Discussions over worldviews can get muddled fast since every worldview comes with presuppositions, cultural blind-spots, and emotional baggage. For example, consider the common objection that if God is good, he should not allow bad things to happen. Otherwise he’s either evil for not intervening, and more like the Devil than God; or he’s not powerful enough to intervene, making him less than divine. But notice the problems that come with this objection:
- This objection presupposes that we can know there could never be a reason why a good, powerful, and all-knowing God would allow bad things to happen. It also assumes that God is not wise enough to intend for good what others intend for evil.
- This objection also has cultural blind spots. Interestingly, thinking people, even secular philosophers like Plato and Aristotle, rarely made this objection. What makes it prominent today? Surely we aren’t wiser or more sophisticated in our thinking.
- Also, this is a fundamentally emotional objection despite the logical syllogism. With 24-hour news updates and immediate Twitter feeds filled with disasters and attacks, suffering and evil is always before us, causing to ask difficult questions about the world and who governs it.

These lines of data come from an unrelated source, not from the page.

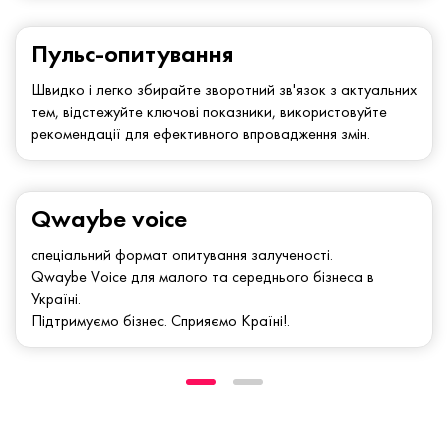
Пульс-опитування
Швидко і легко збирайте зворотний зв'язок з актуальних
тем, відстежуйте ключові показники, використовуйте
рекомендації для ефективного впровадження змін.
Qwaybe voice
спеціальний формат опитування залученості.
Qwaybe Voice для малого та середнього бізнеса в
Україні.
Підтримуємо бізнес. Сприяємо Країні!.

Graham Cole of Beeson Divinity School slices through some of the difficulty and organizes our thinking when we talk on worldview in the short videos below, produced by Christ on Campus Initiative (CCI). I find his response most helpful in the second video when, with regard to the question about how we assess a worldview, he asks, “Is it scriptural, thinkable, and livable?” You may observe the similarity but also the simplicity compared to John Frame’s tri-perspectivalism and the normative-situational-existential categories.